Hoy por hoy
Martes 02 de Enero de 2018

La dignidad

¿Qué van a hacer con el cuerpo de su hermano? A la misma pregunta respondieron dos personas diferentes las últimas semanas del año. Las dos lo hicieron a su manera, pero en el mismo sentido y con la carga emotiva de 35 años de historia: con todo lo que se sabe y todo lo que se dijo. Cuando inició esa investigación para conocer la localización de los caídos en Malvinas en el cementerio de Darwin, a los soldados argentinos los usaron como si fueran NN, los victimizaron, se podía leer entre líneas el fin de ese camposanto en las islas y hasta hubo quienes hablaron de "repatriarlos", como si las islas no fueran nuestra propia Patria.

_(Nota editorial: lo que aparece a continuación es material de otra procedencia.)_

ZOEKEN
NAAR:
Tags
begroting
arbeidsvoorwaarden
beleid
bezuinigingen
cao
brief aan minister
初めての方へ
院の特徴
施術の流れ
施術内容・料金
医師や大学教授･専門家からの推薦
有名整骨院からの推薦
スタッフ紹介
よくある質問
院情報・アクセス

El 2 de abril de 2017, en la mayoría de los actos de vigilia del país, se escuchó: "¡No son NN, son héroes!". El argumento era simple pero concreto: se sabe cómo murieron, en qué circunstancias, la hora exacta, quiénes los atacaron y hasta un conjunto de datos que forman parte de la historia. Lo que hicieron fue localizar 88 cuerpos enterrados en Malvinas. El hecho se logró tras el análisis de 121 tumbas y 122 cuerpos exhumados de las 237 cruces que hay en total. Se hizo un cotejo con la muestra de ADN que aportaron 107 familias que dieron su consentimiento.

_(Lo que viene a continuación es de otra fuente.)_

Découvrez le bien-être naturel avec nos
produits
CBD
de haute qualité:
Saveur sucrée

Contaban que muchos padres y parientes cercanos, durante todos estos años, eligieron una de las cruces por intuición para poder llorar y rezar por sus héroes queridos. Pero la noticia de esta tarea, la de la localización, provocó preocupación por ese nuevo intento desmalvinizador de victimizar al combatiente en lugar de reivindicarlo como héroe.
Mientras una parte de nuestro territorio esté en manos de una potencia criminal y colonialista como la de Inglaterra, ningún argentino podrá dormir tranquilo, aunque en la cotidianeidad de los días no nos demos cuenta; los cañones que ellos tienen en Malvinas apuntan los 365 días y las 24 horas al pecho de los argentinos y así, entre otros aspectos, mantienen la usurpación. También me contaban que el Cementerio de Darwin es como un mojón de soberanía, uno de los eslabones que quedan; es como una gran metáfora que le permite a Inglaterra tener la certeza de nuestro regreso y reclamo ineludible aunque hoy sigan en pie los acuerdos de Madrid I y II, y el Tratado de Londres entre otras herramientas que siempre los beneficia. Volveremos y sin pasaporte por nuestros hermanos que allí quedaron y nos esperan, suelen decir muchos patriotas con emoción.
Por eso, cuando comenzaron a conocerse las historias de los caídos localizados, fue la emoción de las familias lo que se puso sobre la mesa y sobre el comienzo de este 2018, como todos hacen balances, no quería dejar pasar esto.
Elbio Araujo, entrerriano, murió el 11 de junio de 1982, días antes de que terminara la guerra. Fue en Monte Longdon. Llevaba puestas una estampita de la virgen de la Merced y una especie de collar o pulsera de tela con un dije que la familia cree que es de la Virgen de los Milagros. A su historia la contó su hermana María Fernanda. El 11 de junio de 1982 cayó el soldado Carlos Mosto, otro entrerriano. Llevaba dos cajas de cigarrillos, un peine, una carta, tres balas 9 milímetros y una medalla. Esta última, con el número de su documento, está en manos de su hermana Elsa.
Por primera vez desde la guerra, estas mujeres y las familias tuvieron la oportunidad de tener cerca los restos de Araujo y de Mosto, dos de los caídos de esta provincia entre otros de todo el país. Pero las dos respondieron a la pregunta en el mismo sentido, cada una a su manera. Pudieron haber tenido alguna otra inquietud, querer contar con una tumba cercana o sentirlos más cerca y nadie les hubiera dicho nada, la decisión se hubiera respetado. Pero no. "El cuerpo de mi hermano se queda allá", respondieron las dos y así le dieron vuelta el guante a ese nuevo intento desmalvinizador. Estas mujeres dejaron una enseñanza, respetaron el legado de sus hermanos y pusieron los intereses de la Patria por sobre los suyos propios.